**Problem details**
Please copy the data exactly as it stands, minus the images.

**Entries shown**
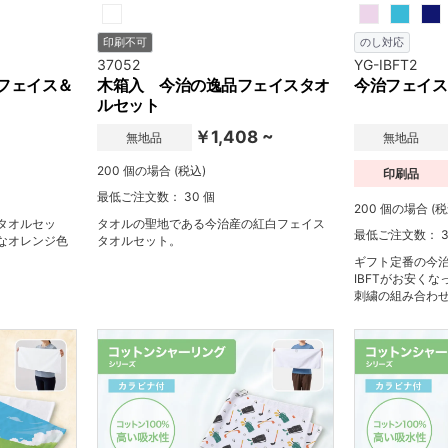
印刷不可
のし対応
37052
YG-IBFT2
フェイス＆
木箱入 今治の逸品フェイスタオ
今治フェイス
ルセット
~
￥1,408 ~
無地品
無地品
200 個の場合 (税込)
印刷品
最低ご注文数： 30 個
200 個の場合 (税
タオルセッ
タオルの聖地である今治産の紅白フェイス
最低ご注文数： 3
なオレンジ色
タオルセット。
ギフト定番の今治
IBFTがお安く
刺繍の組み合わ
ィはいかがでし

**Written reply**
印刷不可
のし対応
37052
YG-IBFT2
フェイス＆
木箱入 今治の逸品フェイスタオ
今治フェイス
ルセット
~
￥1,408 ~
無地品
無地品
200 個の場合 (税込)
印刷品
最低ご注文数： 30 個
200 個の場合 (税
タオルセッ
タオルの聖地である今治産の紅白フェイス
最低ご注文数： 3
なオレンジ色
タオルセット。
ギフト定番の今治
IBFTがお安く
刺繍の組み合わ
ィはいかがでし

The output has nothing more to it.